Der Dirigent Pierre Monteux – ein weltberühmter Mann, der immerhin 1911 in Paris die Uraufführung von Strawinskys Petrouchka-Ballett geleitet hat und 1913 die Riesen-Skandal-Premiere des Sacre du Printemps – war als uralter Herr so klein und energiesparsam geworden, dass er in seinen Konzerten während der Pausen den Weg vom Podium in die Künstlergarderobe vermied und sich lieber in die Mulde seines Kontrabasses legte, um ein wenig zu schlafen.
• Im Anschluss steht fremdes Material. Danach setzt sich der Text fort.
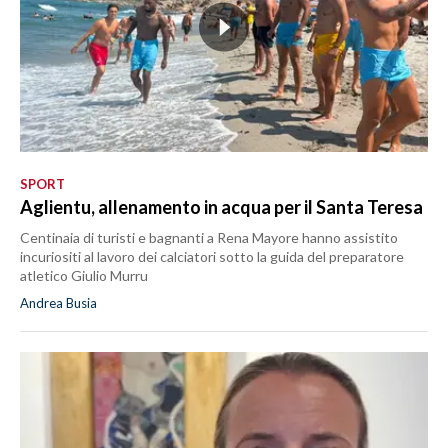
SPORT
Aglientu, allenamento in acqua per il Santa Teresa
Centinaia di turisti e bagnanti a Rena Mayore hanno assistito
incuriositi al lavoro dei calciatori sotto la guida del preparatore
atletico Giulio Murru
Andrea Busia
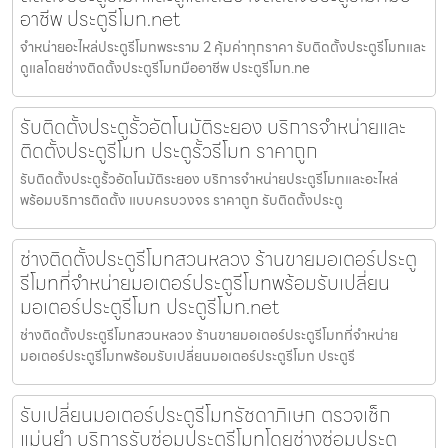
อาชีพ ประตูรีโมท.net
จำหน่ายอะไหล่ประตูรีโมทพระราม 2 คุ้มค่าทุกราคา รับติดตั้งประตูรีโมทและ
ดูแลโดยช่างติดตั้งประตูรีโมทมืออาชีพ ประตูรีโมท.ne
รับติดตั้งประตูรั้วอัตโนมัติระยอง บริการจำหน่ายและ
ติดตั้งประตูรีโมท ประตูรั้วรีโมท ราคาถูก
รับติดตั้งประตูรั้วอัตโนมัติระยอง บริการจำหน่ายประตูรีโมทและอะไหล่
พร้อมบริการติดตั้ง แบบครบวงจร ราคาถูก รับติดตั้งประตู
ช่างติดตั้งประตูรีโมทสวนหลวง ร้านขายมอเตอร์ประตู
รีโมทที่จำหน่ายมอเตอร์ประตูรีโมทพร้อมรับเปลี่ยน
มอเตอร์ประตูรีโมท ประตูรีโมท.net
ช่างติดตั้งประตูรีโมทสวนหลวง ร้านขายมอเตอร์ประตูรีโมทที่จำหน่าย
มอเตอร์ประตูรีโมทพร้อมรับเปลี่ยนมอเตอร์ประตูรีโมท ประตูรี
รับเปลี่ยนมอเตอร์ประตูรีโมทรัชดาภิเษก ตรวจเช็ก
แม่นยำ บริการรับซ่อมประตูรีโมทโดยช่างซ่อมประตู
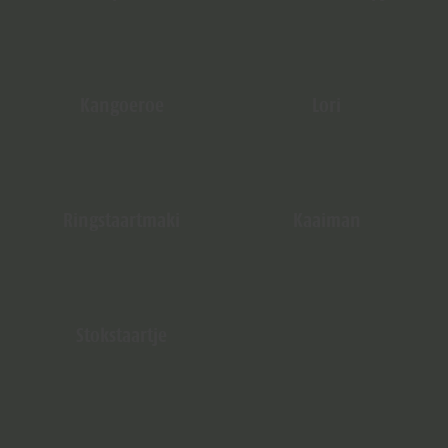
Kangoeroe
Lori
Ringstaartmaki
Kaaiman
Stokstaartje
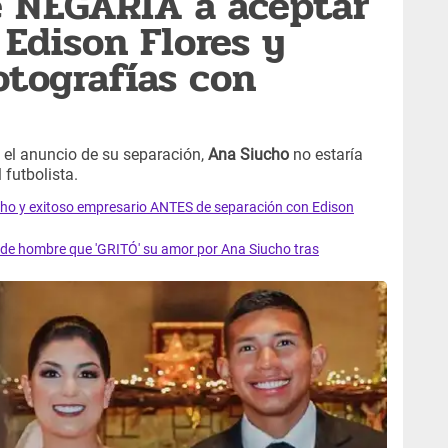
e NEGARÍA a aceptar
Edison Flores y
tografías con
l el anuncio de su separación,
Ana Siucho
no estaría
 futbolista.
ho y exitoso empresario ANTES de separación con Edison
 de hombre que 'GRITÓ' su amor por Ana Siucho tras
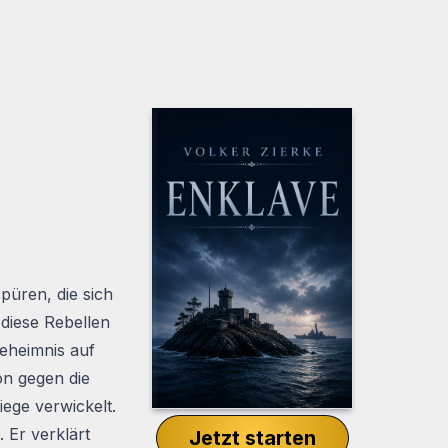
püren, die sich
 diese Rebellen
eheimnis auf
on gegen die
iege verwickelt.
 Er verklärt
Jetzt starten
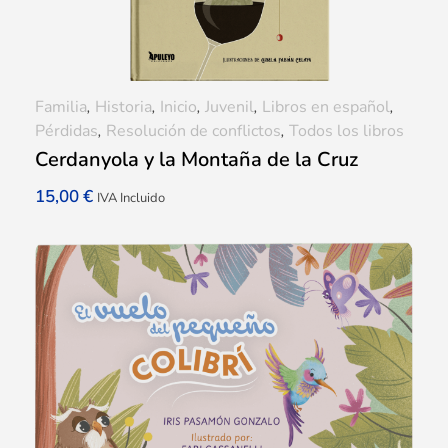
Familia
,
Historia
,
Inicio
,
Juvenil
,
Libros en español
,
Pérdidas
,
Resolución de conflictos
,
Todos los libros
Cerdanyola y la Montaña de la Cruz
15,00
€
IVA Incluido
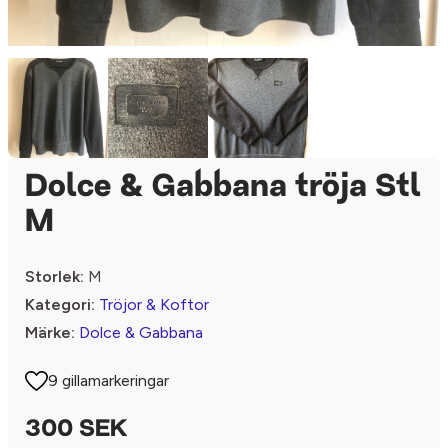
Dolce & Gabbana tröja Stl
M
Storlek:
M
Kategori:
Tröjor & Koftor
Märke:
Dolce & Gabbana
9 gillamarkeringar
300 SEK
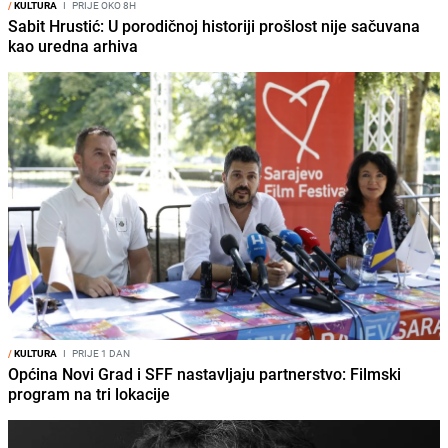
/
KULTURA
I
PRIJE OKO 8H
Sabit Hrustić: U porodičnoj historiji prošlost nije sačuvana
kao uredna arhiva
/
KULTURA
I
PRIJE 1 DAN
Općina Novi Grad i SFF nastavljaju partnerstvo: Filmski
program na tri lokacije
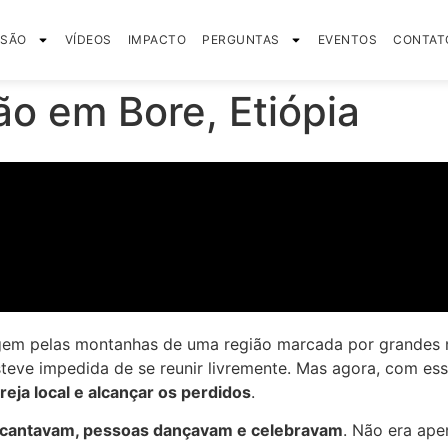
SSÃO
VÍDEOS
IMPACTO
PERGUNTAS
EVENTOS
CONTAT
ão em Bore, Etiópia
gem pelas montanhas de uma região marcada por grandes n
 esteve impedida de se reunir livremente. Mas agora, com es
greja local e alcançar os perdidos
.
 cantavam, pessoas dançavam e celebravam
. Não era ape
Als man jedoch den 85-jährigen, vergnügt aktiven, trefflichen Künstler noch einmal an ein Haus binden wollte, verlangte Monteux einen Zehnjahresvertrag. »Zehn Jahre?«, wurde er ungläubig gefragt. Auf zwanzig wolle er sich doch nicht binden, soll er ungerührt geantwortet haben. Der 90-jährige Rubinstein wiederum versprach seinen polnischen Landsleuten fest, seinen 100. Geburtstag werde er natürlich bei ihnen in Warschau feiern. Nur starb er leider schon mit 95.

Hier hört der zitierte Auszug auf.